Let $X_i; i=1,2,3,\dots,n$ be iid samples from the uniform $U(0, θ)$ distribution, with $θ$ being the unknown parameter of interest. Consider the testing problem
$H_0 : θ = θ_0$ versus $H_1 : θ > θ_0.$
One possible test is to reject $H_0$ when $X_{max} > C$ for some $C > 0.$
$1.$ Find $C$ in terms of the proposed
$θ_0$ such that the probability of Type I
error is 0.05.
$2.$ Use the duality between hypothesis testing and confidence interval to write down a level 0.95 lower confidence bound for $θ.$ That is, find $L(X_1,\dots , X_n)$ such that $P_θ(θ ≥ L(X_1, \dots , X_n)) = 0.95$ for all $θ > 0.$
$3.$ Choose $C$ as in (a). What is the power of the test in the case
of $θ_0 = 1,\, θ = 2,\, n = 10?$
I have done $1$ using $P(X_{max}>C|θ = θ_0) = 1 – (C/θ_0)^n = 0.05;$ can anyone tell me if this is right? Also, how to do questions $2$ and $3$? Thanks so much!!!!
Best Answer
Yes, you are wright. Simply find $C$ from equality $1-(C/\theta_0)^n=0{.}05$.

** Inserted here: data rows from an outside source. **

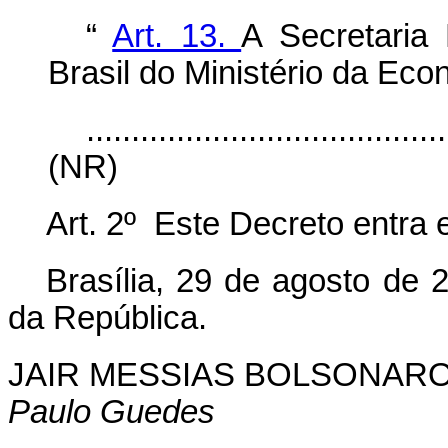
“
Art. 13.
A Secretaria
Brasil do Ministério da Econ
........................................
(NR)
Art. 2º Este Decreto entra 
Brasília, 29 de agosto de 
da República.
JAIR MESSIAS BOLSONAR
Paulo Guedes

Why not to use $X_{max}$ to construct $L$?
Find the probability $$P_\theta(X_{max}\leq t)=(t/\theta)^n=0.95.$$ Then $t/\theta=\sqrt[n]{0.95}$, $t=\sqrt[n]{0.95}\theta$. Finally, $$ P_\theta(X_{max}\leq \sqrt[n]{0.95}\theta)=P_\theta(\theta\geq X_{max}/\sqrt[n]{0.95})=0.95. $$ So $L(X_1,\ldots,X_n)=\dfrac{X_{max}}{\sqrt[n]{0.95}}$.